BANK OF MAYSVILLE
v.
CLAYPOOL.
Supreme Court of United States.
Submitted January 20, 1887. Decided January 31, 1887. ERROR TO THE DISTRICT COURT OF THE UNITED STATES FOR THE DISTRICT OF WEST VIRGINIA.Mr. B.H. Smith for plaintiff in error.
Mr. J. Holdsworth Gordon for defendants in error.
MR. CHIEF JUSTICE WAITE delivered the opinion of the court.
This is a writ of error for the review of an order of a District Court, having Circuit Court jurisdiction, remanding a cause which had been removed from a state court under § 2 of the act of March 3, 1875, c. 137, 18 Stat. 470, on the ground of citizenship. The record shows a suit begun by the Bank of Maysville in the Circuit Court of Kenawha County, West Virginia, September 24, 1877, against Claypool, as maker, and Thayer, as indorser, of a promissory note. After a demurrer, which was overruled, a plea was filed November 26, on which the parties went to trial the same day before a jury. After the evidence on the part of the plaintiff was all in, the defendant Thayer prayed judgment because on the facts proven no case had been made out against him. The jury, under instructions *269 from the court, found the amount due on the note, "subject to the judgment of the court on the demurrer to the evidence," and were discharged. Afterwards, on the 10th of January, 1878, the bank moved for leave to amend its declaration so as to show that it was a corporation created by the laws of the State of Kentucky, "and existing in said state of Kentucky." This motion was denied, and the bank then moved for leave "to withdraw its joinder to the defendants' demurrer to the plaintiff's evidence," and that the verdict be set aside and a new trial granted. While these motions were pending undisposed of, the bank filed its petition for the removal of the suit to the District Court of the United States sitting at Charleston, on the ground that the plaintiff was a Kentucky corporation and the defendants were citizens of West Virginia. Objection was made by the defendants, on the 4th of November, 1879, to the entry of the case in the District Court, but this objection was overruled, and the cause docketed by order of the court November 17, 1880. Thereupon the demurrer to the evidence was argued and submitted to the court.

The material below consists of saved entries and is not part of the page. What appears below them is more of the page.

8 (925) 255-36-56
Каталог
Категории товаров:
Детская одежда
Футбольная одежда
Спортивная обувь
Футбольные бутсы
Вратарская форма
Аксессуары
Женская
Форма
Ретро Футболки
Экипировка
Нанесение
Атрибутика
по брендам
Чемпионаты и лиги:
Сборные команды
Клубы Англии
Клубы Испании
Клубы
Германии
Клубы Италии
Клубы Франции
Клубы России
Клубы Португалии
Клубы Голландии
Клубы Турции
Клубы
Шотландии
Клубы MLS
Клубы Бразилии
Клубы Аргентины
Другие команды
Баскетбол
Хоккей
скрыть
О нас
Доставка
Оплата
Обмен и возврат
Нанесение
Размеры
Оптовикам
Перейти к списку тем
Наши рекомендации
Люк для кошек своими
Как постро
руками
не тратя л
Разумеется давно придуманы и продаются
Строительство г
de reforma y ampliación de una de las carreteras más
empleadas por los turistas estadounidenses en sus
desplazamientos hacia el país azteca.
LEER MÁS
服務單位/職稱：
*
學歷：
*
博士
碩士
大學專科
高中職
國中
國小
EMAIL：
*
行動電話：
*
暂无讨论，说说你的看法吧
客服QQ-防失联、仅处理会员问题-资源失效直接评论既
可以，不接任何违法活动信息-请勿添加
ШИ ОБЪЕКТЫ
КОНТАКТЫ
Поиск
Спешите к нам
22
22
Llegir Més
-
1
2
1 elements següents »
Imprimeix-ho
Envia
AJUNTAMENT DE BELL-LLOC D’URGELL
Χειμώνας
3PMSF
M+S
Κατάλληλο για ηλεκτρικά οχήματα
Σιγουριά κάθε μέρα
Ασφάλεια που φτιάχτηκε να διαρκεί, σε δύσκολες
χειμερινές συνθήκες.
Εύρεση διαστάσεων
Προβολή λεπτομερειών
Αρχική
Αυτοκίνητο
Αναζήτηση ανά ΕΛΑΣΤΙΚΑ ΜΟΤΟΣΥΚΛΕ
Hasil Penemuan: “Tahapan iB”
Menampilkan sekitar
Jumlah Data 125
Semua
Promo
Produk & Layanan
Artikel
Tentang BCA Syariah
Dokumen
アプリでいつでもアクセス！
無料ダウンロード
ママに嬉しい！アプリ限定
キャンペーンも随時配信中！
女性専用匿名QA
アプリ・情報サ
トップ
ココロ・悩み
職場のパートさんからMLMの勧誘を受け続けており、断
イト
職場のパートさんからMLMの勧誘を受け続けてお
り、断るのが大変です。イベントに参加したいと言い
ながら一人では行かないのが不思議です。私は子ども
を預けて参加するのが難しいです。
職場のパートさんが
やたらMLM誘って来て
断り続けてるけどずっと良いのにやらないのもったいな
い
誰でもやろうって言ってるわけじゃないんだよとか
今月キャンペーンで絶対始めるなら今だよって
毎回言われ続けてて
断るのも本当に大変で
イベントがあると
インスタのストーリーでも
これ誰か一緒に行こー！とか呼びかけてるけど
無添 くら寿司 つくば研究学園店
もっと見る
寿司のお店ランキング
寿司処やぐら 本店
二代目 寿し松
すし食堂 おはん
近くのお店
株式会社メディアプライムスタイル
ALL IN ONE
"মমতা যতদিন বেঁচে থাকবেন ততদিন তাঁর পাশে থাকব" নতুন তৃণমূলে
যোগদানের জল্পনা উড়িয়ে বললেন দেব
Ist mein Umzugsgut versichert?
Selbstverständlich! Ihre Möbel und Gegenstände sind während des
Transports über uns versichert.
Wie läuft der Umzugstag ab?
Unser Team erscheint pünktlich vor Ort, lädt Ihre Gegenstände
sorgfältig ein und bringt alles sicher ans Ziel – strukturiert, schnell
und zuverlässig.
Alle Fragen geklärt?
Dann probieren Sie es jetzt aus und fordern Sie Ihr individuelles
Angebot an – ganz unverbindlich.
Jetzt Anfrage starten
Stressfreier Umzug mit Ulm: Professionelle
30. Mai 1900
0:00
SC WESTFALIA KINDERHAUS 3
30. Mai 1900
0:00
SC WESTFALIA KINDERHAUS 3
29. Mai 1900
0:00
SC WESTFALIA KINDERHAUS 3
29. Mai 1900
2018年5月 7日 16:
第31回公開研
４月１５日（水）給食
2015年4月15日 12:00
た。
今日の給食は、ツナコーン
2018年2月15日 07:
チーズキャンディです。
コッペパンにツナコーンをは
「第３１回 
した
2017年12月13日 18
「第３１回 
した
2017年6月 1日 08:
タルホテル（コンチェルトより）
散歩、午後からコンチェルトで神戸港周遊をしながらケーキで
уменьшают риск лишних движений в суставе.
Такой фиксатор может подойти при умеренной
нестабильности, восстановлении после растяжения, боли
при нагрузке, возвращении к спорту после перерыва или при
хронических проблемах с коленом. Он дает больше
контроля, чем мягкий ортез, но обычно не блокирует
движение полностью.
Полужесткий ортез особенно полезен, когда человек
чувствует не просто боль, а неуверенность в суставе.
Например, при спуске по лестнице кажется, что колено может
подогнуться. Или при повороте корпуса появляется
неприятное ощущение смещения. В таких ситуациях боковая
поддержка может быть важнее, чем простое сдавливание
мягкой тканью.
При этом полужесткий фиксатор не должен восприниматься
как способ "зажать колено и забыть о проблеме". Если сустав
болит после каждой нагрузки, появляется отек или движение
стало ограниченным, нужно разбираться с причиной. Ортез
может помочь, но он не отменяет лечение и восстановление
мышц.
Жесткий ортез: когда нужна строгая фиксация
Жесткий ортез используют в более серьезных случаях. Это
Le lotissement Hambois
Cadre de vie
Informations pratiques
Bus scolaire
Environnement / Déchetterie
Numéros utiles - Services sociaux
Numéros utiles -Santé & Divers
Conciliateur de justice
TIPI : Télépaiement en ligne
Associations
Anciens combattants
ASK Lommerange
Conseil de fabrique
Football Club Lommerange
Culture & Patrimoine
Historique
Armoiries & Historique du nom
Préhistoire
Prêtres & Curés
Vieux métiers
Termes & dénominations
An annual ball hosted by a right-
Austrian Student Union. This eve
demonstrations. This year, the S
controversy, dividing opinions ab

On the 6th of December, 1880, there was filed in this court a petition by the defendant Thayer, sworn to September 13, 1880, for a rule on the district judge to show cause why a mandamus should not issue requiring him to remand the suit. In this petition it did not appear that the court had taken any action in the matter, and it was denied because no application had been made for an order to remand. In the opinion it was said: "We cannot doubt that if such an application is made it will be promptly granted if the facts are as they are stated here. The petition for removal was not filed in the state court until after both trial and verdict, when the law requires it should be filed before or at the term at which the cause could be first tried, and before the trial thereof." Afterwards, May 7, 1883, a motion to remand was made by Thayer and at once granted by the court. To review that order this writ of error was brought.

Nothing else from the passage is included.